Re: Hash Indexes

Поиск
Список
Период
Сортировка
От Robert Haas
Тема Re: Hash Indexes
Дата
Msg-id CA+TgmoZa4RZXooXL3WUF8NpB+TRT4fh0gsYx7wVJ8k7bW0qQNQ@mail.gmail.com
обсуждение исходный текст
Ответ на Re: Hash Indexes  (Amit Kapila <amit.kapila16@gmail.com>)
Ответы Re: Hash Indexes
Re: Hash Indexes
Список pgsql-hackers
On Mon, Oct 24, 2016 at 10:30 AM, Amit Kapila <amit.kapila16@gmail.com> wrote:
> [ new patches ]

I looked over parts of this today, mostly the hashinsert.c changes.

+    /*
+     * Copy bucket mapping info now;  The comment in _hash_expandtable where
+     * we copy this information and calls _hash_splitbucket explains why this
+     * is OK.
+     */

So, I went and tried to find the comments to which this comment is
referring and didn't have much luck.  At the point this code is
running, we have a pin but no lock on the metapage, so this is only
safe if changing any of these fields requires a cleanup lock on the
metapage.  If that's true, it seems like you could just make the
comment say that; if it's false, you've got problems.

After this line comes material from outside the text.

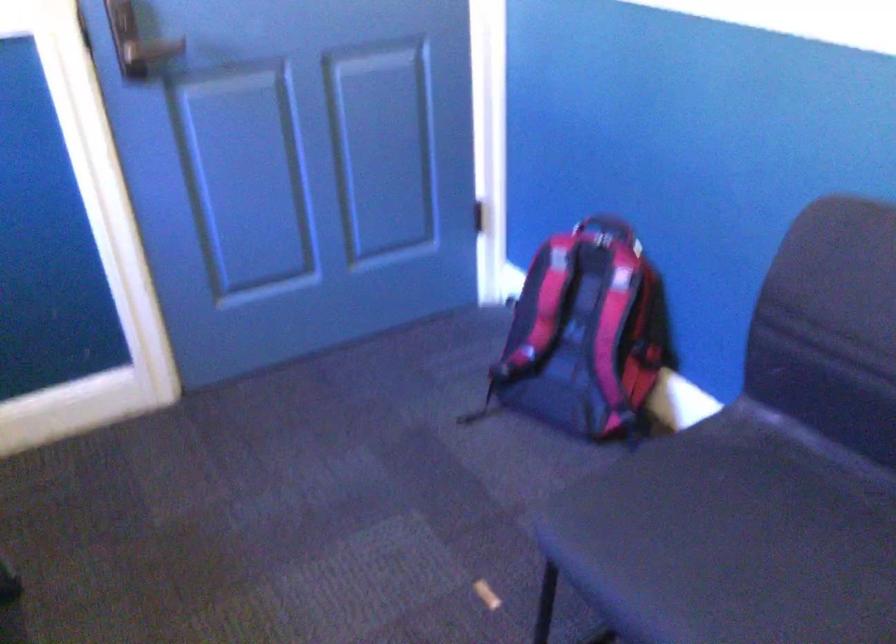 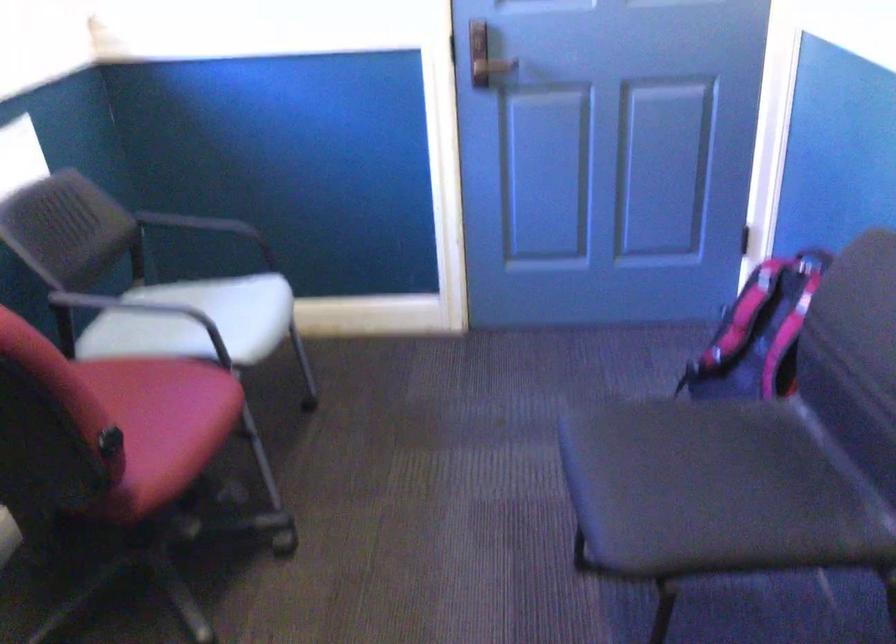 Find the pixel in the second image that matches (x=762, y=556) in the first image.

This code seems rather pointless anyway, the way it's written.  All of
these local variables are used in exactly one place, which is here:

+            _hash_finish_split(rel, metabuf, buf, nbuf, maxbucket,
+                               highmask, lowmask);

But you hold the same locks at the point where you copy those values
into local variables and the point where that code runs.  So if the
code is safe as written, you could instead just pass
metap->hashm_maxbucket, metap->hashm_highmask, and
metap->hashm_lowmask to that function instead of having these local
variables.  Or, for that matter, you could just let that function read
the data itself: it's got metabuf, after all.

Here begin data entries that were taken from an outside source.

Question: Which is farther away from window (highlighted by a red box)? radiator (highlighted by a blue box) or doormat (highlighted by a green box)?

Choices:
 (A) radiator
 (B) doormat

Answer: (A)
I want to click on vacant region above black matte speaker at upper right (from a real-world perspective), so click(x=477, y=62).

+     * In future, if we want to finish the splits during insertion in new
+     * bucket, we must ensure the locking order such that old bucket is locked
+     * before new bucket.

Not if the locks are conditional anyway.

+        nblkno = _hash_get_newblk(rel, pageopaque);

I think this is not a great name for this function.  It's not clear
what "new blocks" refers to, exactly.  I suggest
FIND_SPLIT_BUCKET(metap, bucket) or OLD_BUCKET_TO_NEW_BUCKET(metap,
bucket) returning a new bucket number.  I think that macro can be
defined as something like this: bucket + (1 <<
(fls(metap->hashm_maxbucket) - 1)). Then do nblkno =
BUCKET_TO_BLKNO(metap, newbucket) to get the block number.  That'd all
be considerably simpler than what you have for hash_get_newblk().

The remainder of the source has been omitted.